Ein Blick auf den SR auf dem Halberg.

Ein Blick auf den SR auf dem Halberg.

Von den Anfragen nach den heiß begehrten Backstage- Ausweisen über die Wünsche der Künstler bis hin zu Sicherheitsfragen – bevor am 25. Juli The BossHoss & Co. mit den Besuchern des „Halberg Open Air“ ausgelassen in die Ferien feiern können, gibt es für Festivalleiter Harald Klein wieder viel zu tun. Seine 20. Ausgabe des traditionellen Schülerferienfestes ist für ihn jedoch eine besondere, da der Quierschieder danach in den Ruhestand geht.

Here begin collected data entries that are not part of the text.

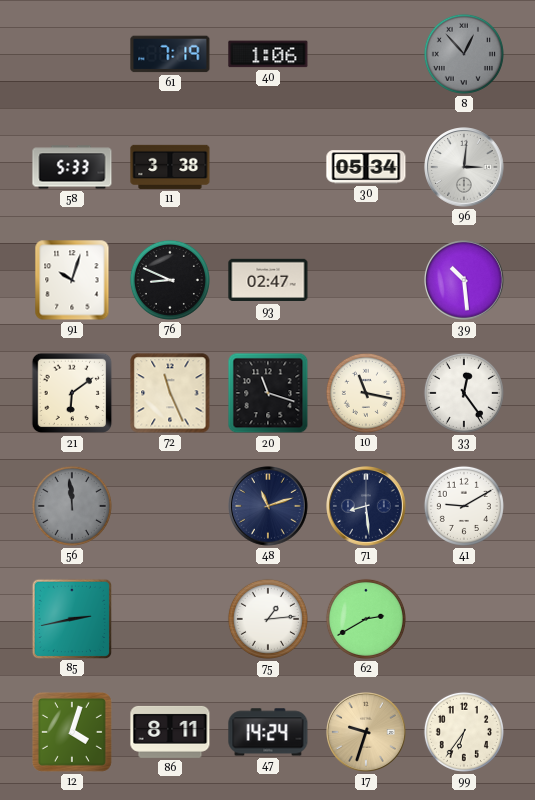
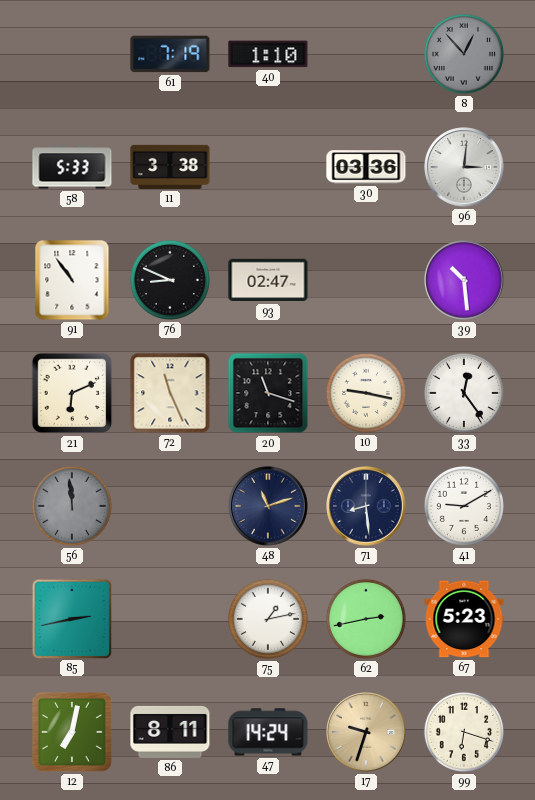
40: 1:06 -> 1:10
30: 05:34 -> 03:36
91: 10:03 -> 10:54
21: 6:09 -> 6:11
10: 11:17 -> 9:17
75: 1:14 -> 1:13
62: 2:40 -> 2:43
67: none -> 5:23
12: 4:03 -> 7:02
99: 6:36 -> 6:18
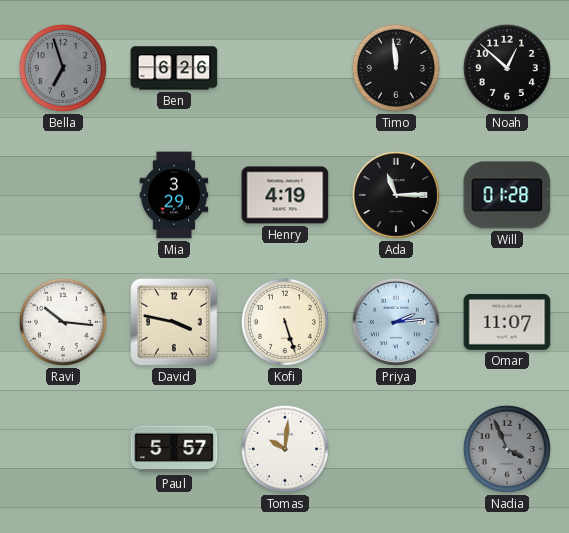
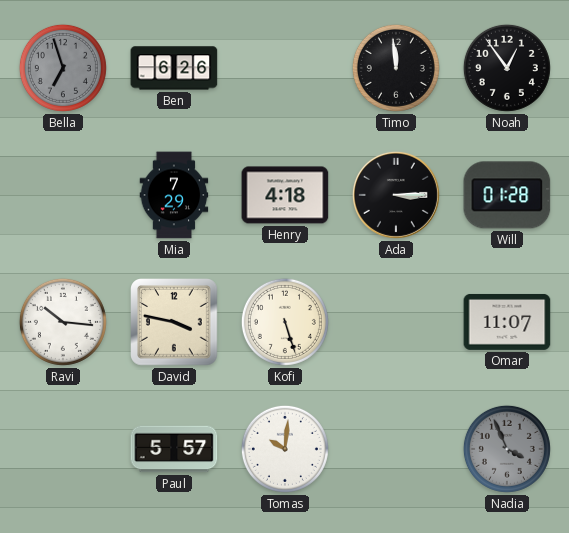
Noah: 12:52 -> 12:54
Mia: 3:29 -> 7:29
Henry: 4:19 -> 4:18
Ada: 11:15 -> 3:15
Priya: 2:14 -> none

Dabei wäre die Gratis-Fete beinahe schon 1995, als Klein beim SR anfing, in Rente geschickt worden.

Die Veranstaltung verlor an „Zugkraft“, Besucherzahlen gingen stark zurück. Doch der Marketing-Experte verpasste dem „Sorgenkind“ eine neue Struktur und trug zu dessen Rettung bei. Eine aus heutiger Sicht eher skurrile Neuerung sei auch die Einführung eines Backstage- Chats gewesen: Die Kids konnten in einem Internet-Container mit ihren Lieblingsstars hinter der Bühne live kommunizieren. „Damals hatten die Jugendlichen noch kein Internet und auch für die Künstler war das der Hammer“, blickt er schmunzelnd zurück.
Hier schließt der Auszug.